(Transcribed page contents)
Start of Block
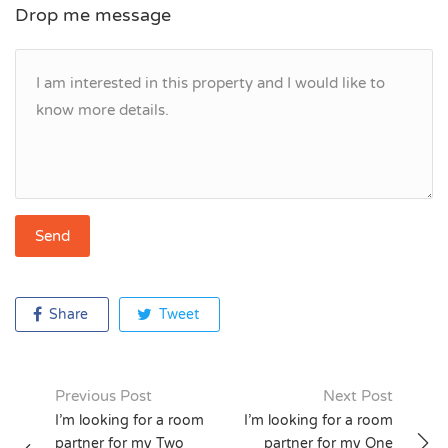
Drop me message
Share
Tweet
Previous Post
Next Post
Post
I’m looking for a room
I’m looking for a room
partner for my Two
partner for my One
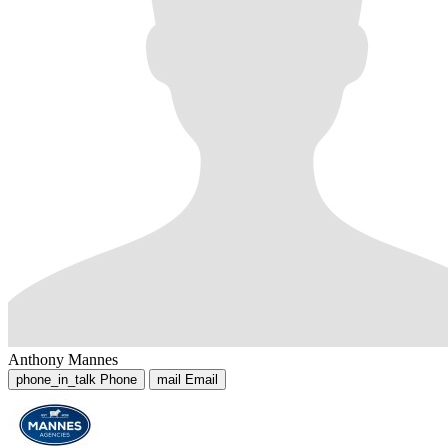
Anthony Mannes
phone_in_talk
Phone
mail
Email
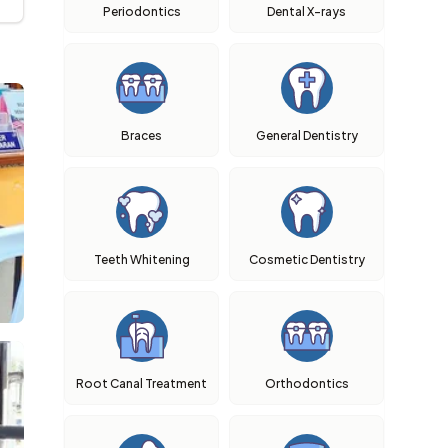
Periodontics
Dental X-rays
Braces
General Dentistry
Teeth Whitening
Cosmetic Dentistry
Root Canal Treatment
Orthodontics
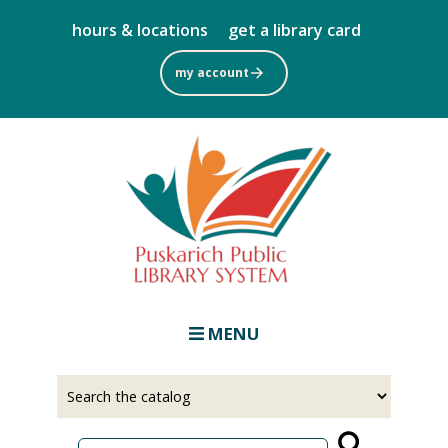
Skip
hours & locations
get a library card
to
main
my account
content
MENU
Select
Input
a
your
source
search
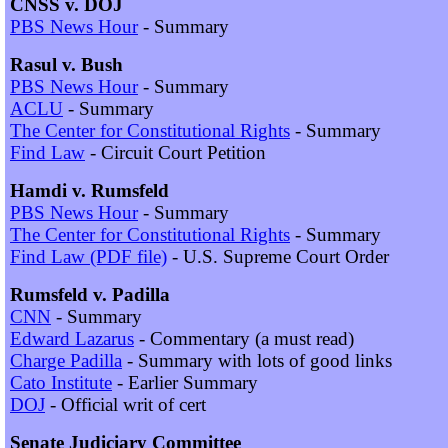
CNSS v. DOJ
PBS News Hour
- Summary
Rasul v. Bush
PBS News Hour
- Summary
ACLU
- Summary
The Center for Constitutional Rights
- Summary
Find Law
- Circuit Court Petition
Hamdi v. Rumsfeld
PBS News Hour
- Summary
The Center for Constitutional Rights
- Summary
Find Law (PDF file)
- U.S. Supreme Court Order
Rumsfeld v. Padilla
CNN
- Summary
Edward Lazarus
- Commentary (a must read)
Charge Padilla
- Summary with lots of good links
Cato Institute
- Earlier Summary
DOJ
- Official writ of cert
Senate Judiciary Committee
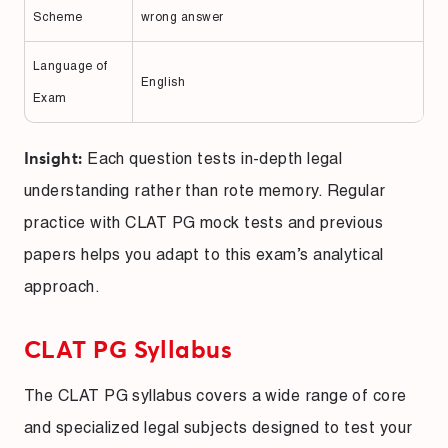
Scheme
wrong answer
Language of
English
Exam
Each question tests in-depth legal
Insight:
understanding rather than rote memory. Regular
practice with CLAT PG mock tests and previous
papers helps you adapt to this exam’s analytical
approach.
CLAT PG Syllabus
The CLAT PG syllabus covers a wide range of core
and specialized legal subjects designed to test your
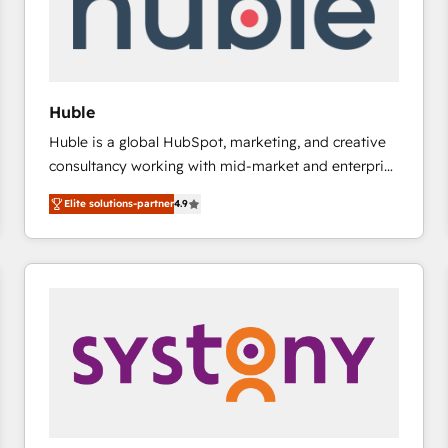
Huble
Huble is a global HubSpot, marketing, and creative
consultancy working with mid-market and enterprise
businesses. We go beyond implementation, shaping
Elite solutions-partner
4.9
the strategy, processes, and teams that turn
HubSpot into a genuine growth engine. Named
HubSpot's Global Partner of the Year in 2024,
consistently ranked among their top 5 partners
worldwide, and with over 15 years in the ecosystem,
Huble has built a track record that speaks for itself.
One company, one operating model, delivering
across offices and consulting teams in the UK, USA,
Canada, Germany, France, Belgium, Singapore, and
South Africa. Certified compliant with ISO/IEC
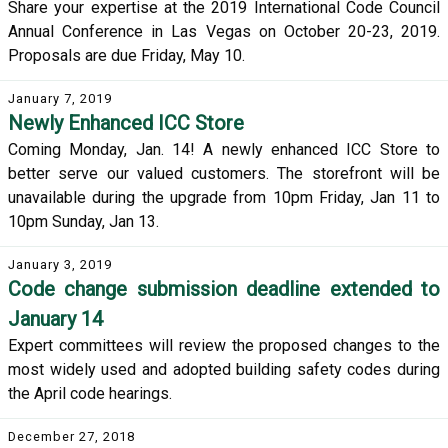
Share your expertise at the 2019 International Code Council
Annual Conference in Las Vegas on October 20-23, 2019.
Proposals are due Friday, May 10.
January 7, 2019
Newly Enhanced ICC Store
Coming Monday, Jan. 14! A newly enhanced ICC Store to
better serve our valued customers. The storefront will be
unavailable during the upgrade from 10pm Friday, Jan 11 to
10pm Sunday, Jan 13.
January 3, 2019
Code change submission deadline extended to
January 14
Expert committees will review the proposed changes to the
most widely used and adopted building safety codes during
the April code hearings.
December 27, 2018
End of Block
Start of Block
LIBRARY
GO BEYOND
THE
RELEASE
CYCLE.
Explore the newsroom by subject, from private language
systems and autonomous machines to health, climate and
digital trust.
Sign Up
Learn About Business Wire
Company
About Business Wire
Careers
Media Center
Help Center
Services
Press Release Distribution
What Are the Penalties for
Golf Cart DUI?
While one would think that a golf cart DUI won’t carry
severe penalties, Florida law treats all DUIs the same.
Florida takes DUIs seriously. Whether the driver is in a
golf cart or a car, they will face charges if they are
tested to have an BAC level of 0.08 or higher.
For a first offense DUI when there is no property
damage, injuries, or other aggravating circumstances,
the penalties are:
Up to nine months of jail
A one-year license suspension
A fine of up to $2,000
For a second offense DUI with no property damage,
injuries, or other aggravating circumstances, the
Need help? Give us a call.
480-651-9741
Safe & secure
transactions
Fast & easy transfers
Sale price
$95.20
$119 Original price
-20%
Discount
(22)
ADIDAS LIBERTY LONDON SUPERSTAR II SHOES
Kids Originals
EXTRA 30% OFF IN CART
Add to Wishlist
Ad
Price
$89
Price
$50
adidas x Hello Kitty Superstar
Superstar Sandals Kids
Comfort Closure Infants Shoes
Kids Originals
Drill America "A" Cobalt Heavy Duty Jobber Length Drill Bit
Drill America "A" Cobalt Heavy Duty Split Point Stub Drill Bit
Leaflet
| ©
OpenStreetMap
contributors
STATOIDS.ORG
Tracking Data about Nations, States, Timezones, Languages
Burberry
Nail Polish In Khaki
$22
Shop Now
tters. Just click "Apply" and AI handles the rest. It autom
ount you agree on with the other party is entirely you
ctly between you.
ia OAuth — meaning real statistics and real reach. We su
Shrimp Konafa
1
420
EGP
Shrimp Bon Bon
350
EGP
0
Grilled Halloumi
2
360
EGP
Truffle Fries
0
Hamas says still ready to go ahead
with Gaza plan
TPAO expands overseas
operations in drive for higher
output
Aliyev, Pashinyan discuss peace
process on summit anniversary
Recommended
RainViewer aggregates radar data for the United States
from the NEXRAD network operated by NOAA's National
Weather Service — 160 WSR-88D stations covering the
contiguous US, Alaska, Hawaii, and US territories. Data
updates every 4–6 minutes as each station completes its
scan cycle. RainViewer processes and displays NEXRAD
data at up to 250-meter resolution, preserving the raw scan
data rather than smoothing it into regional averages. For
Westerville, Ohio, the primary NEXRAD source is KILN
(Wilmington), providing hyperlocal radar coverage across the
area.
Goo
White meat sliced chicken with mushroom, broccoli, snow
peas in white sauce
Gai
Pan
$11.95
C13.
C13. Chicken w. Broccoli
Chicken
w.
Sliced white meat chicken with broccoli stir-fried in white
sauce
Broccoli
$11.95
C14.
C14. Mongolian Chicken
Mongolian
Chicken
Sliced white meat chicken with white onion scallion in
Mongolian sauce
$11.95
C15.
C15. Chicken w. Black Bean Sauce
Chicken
End of Block
Start of Block
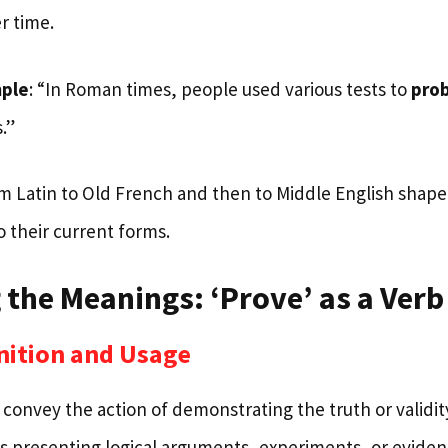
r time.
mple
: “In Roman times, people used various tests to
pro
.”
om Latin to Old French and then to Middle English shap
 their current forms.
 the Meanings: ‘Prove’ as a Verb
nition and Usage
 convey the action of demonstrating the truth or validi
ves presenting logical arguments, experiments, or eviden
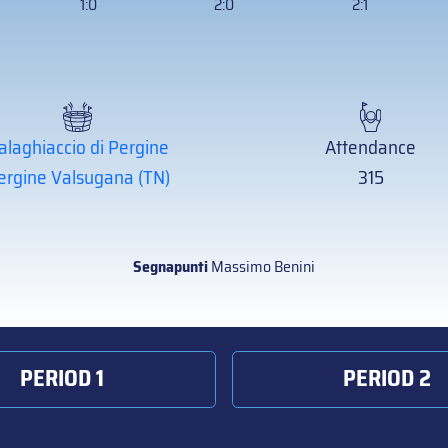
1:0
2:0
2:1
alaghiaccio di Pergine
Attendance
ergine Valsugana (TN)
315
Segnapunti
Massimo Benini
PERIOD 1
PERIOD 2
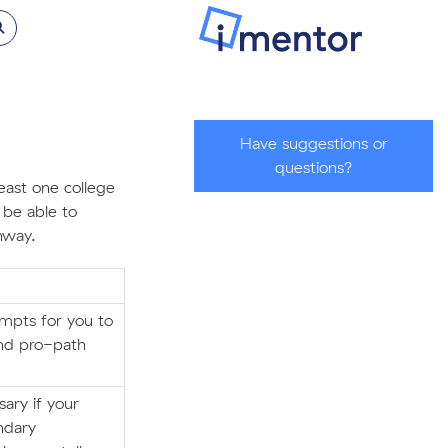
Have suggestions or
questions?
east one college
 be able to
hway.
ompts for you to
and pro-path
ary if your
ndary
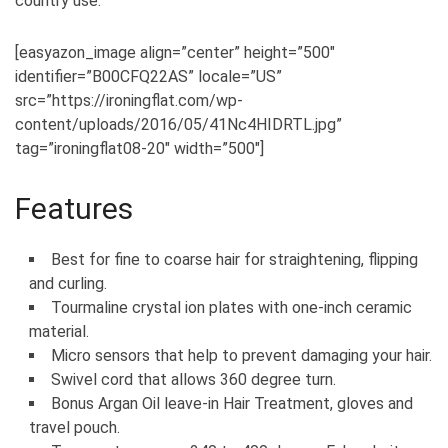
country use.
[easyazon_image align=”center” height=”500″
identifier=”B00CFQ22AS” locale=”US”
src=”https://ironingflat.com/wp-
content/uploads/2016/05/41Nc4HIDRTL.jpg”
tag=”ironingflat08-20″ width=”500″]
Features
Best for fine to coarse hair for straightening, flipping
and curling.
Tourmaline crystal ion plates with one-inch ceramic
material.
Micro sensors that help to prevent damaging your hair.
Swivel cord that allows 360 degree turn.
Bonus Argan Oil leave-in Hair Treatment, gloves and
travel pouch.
End of Block
> _EXERCISE OBJECTIVE_: Within the records above, each line containing "Florida" is to be returned.

> _OUTPUT_:
severe penalties, Florida law treats all DUIs the same.
Florida takes DUIs seriously. Whether the driver is in a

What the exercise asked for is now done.